Asma Jahangir memorial lecture held
Islamabad : To remember Asma Jahangir’s empathy with the vulnerable and disadvantaged, it is the responsibility of every conscious citizen to secure freedom from fear, hunger and disease for the majority of the population.
This was stated by eminent human rights activist I A Rehman while presenting an overall human rights situation of the country at the first ‘Asma Jahangir Memorial Lecture’ held on Tuesday. On this occasion he warmly recalled HRCP’s co-founder, remembering her as the ‘voice of sanity and compassion’.
Rehman spoke about people’s fundamental right to ‘economic justice’. Citing examples ranging from bonded labourers and small farmers to lady health workers and journalists, he said that people’s economic rights – the ‘right to employment, and just and equitable conditions of work’ should not be subject to the “availability of resources.” He also reminded the government of their international commitments for political and civil rights.

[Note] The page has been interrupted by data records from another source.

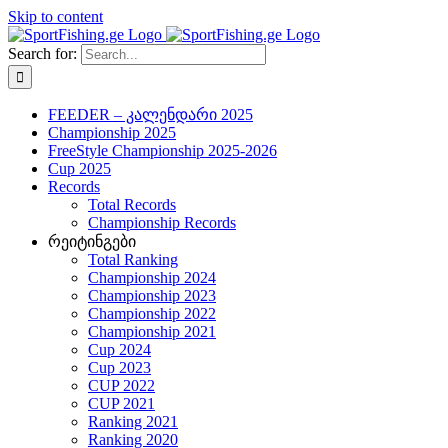
Skip to content
Search for:
FEEDER – კალენდარი 2025
Championship 2025
FreeStyle Championship 2025-2026
Cup 2025
Records
Total Records
Championship Records
რეიტინგები
Total Ranking
Championship 2024
Championship 2023
Championship 2022
Championship 2021
Cup 2024
Cup 2023
CUP 2022
CUP 2021
Ranking 2021
Ranking 2020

He said that charitable measures such as free food or shelter could not supplement the opportunities of livelihood but it promotes parasitism. “Some people might claim that the government is providing all basic rights in the constitution but I am talking about the substance of these rights.”
While the Constitution protected people’s social and economic wellbeing, said Rehman, it was critical to secure the substance of these rights, their availability to all citizens and their incremental expansion.
The Prime Minister, he added, had recently said that nothing was more important than providing relief to the poor. “Economic justice must not, therefore, be sacrificed at the altar of national security,” he said.
He reminded the audience that ‘all citizens of Pakistan’ had the right to economic justice, and that Asma Jahangir would not have stood quietly by in such a situation.
It falls to all of us, he said, to band together and demand that these rights – and all other fundamental rights – be protected and promoted.
HRCP Secretary-General Harris Khalique announced that the Commission was instituting the Asma Jahangir Award for Human Rights Defenders, and resuming the Nisar Osmani Award for Courage in Journalism and the I. A. Rehman Research Grant in Human Rights.
The lecture, which was followed by a question-and-answer session, was heavily attended, with HRCP members, civil society activists, lawyers, journalists and political workers among the audience.